[Collected data]
☆ ☆ ☆ ☆ ☆ ☆ ☆

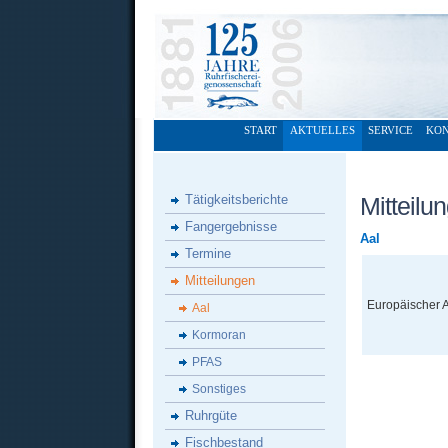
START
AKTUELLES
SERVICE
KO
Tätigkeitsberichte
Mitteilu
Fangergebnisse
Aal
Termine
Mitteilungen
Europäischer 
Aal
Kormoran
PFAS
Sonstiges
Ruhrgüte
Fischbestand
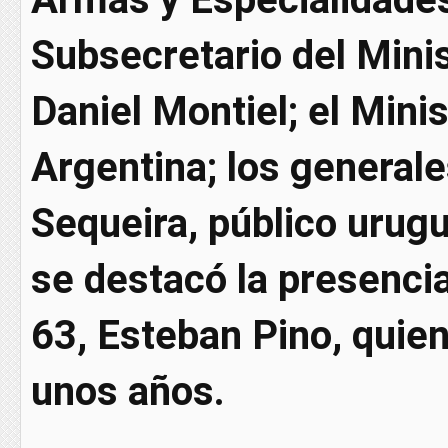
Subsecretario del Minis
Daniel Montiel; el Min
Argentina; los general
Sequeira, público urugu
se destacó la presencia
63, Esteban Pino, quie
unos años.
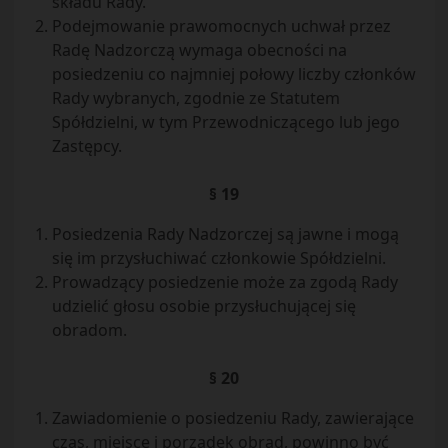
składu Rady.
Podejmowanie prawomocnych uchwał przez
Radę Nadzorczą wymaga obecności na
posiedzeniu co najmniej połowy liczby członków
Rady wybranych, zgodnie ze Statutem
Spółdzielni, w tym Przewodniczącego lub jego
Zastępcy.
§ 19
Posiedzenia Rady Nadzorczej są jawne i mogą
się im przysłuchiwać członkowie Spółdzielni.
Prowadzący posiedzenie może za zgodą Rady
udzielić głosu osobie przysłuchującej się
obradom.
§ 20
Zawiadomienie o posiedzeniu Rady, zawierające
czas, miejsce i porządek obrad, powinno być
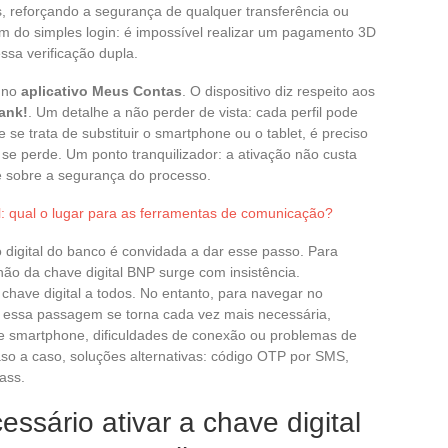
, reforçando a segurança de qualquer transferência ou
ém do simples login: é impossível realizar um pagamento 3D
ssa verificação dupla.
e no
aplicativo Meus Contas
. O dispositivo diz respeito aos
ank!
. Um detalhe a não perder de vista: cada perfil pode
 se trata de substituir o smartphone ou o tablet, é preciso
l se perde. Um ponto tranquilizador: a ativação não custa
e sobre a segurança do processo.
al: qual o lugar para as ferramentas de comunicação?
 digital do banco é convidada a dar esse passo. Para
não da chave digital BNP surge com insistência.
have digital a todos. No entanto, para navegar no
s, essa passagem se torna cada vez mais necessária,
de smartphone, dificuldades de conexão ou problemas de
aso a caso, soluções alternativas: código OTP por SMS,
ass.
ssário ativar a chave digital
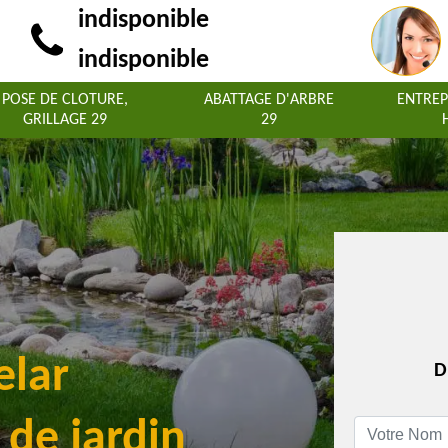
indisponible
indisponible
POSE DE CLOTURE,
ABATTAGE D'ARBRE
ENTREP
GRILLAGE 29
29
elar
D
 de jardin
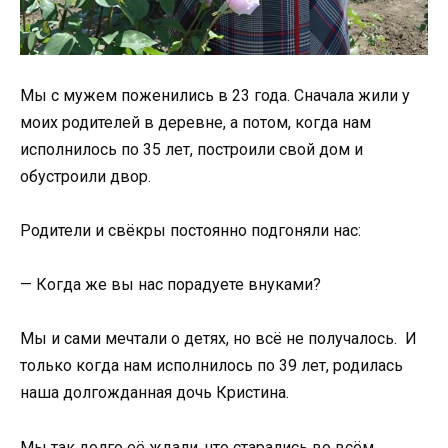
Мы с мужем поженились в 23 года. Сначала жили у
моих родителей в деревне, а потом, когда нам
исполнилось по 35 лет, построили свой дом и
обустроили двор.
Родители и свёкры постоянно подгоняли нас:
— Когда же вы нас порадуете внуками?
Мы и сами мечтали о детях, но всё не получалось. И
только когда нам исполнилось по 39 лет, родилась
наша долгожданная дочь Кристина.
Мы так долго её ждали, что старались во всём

☆ ☆ ☆ ☆ ☆ ☆ ☆

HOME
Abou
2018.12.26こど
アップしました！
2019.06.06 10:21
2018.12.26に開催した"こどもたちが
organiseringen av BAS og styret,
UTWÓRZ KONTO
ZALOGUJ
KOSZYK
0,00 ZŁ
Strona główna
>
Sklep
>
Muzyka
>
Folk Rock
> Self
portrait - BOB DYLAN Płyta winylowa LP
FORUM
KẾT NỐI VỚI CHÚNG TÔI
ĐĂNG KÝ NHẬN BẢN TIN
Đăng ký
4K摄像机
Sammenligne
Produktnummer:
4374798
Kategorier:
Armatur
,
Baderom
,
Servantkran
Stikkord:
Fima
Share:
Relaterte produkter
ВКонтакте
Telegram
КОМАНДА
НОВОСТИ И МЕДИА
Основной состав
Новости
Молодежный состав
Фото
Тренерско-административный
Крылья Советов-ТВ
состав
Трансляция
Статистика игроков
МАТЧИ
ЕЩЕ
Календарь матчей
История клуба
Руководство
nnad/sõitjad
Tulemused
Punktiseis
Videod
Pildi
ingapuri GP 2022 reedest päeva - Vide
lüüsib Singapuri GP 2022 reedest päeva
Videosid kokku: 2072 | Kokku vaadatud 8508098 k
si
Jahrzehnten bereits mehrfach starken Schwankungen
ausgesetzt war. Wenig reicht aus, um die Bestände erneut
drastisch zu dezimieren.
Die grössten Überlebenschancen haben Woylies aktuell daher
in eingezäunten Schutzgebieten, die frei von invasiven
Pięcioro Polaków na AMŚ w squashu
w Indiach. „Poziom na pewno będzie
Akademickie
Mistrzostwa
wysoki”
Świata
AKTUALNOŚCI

☆ ☆ ☆ ☆ ☆ ☆ ☆

# Activity:
Your answer should be each line of the data that contains the word "segurança", copied as it stands.

# Problem solution:
, reforçando a segurança de qualquer transferência ou
e sobre a segurança do processo.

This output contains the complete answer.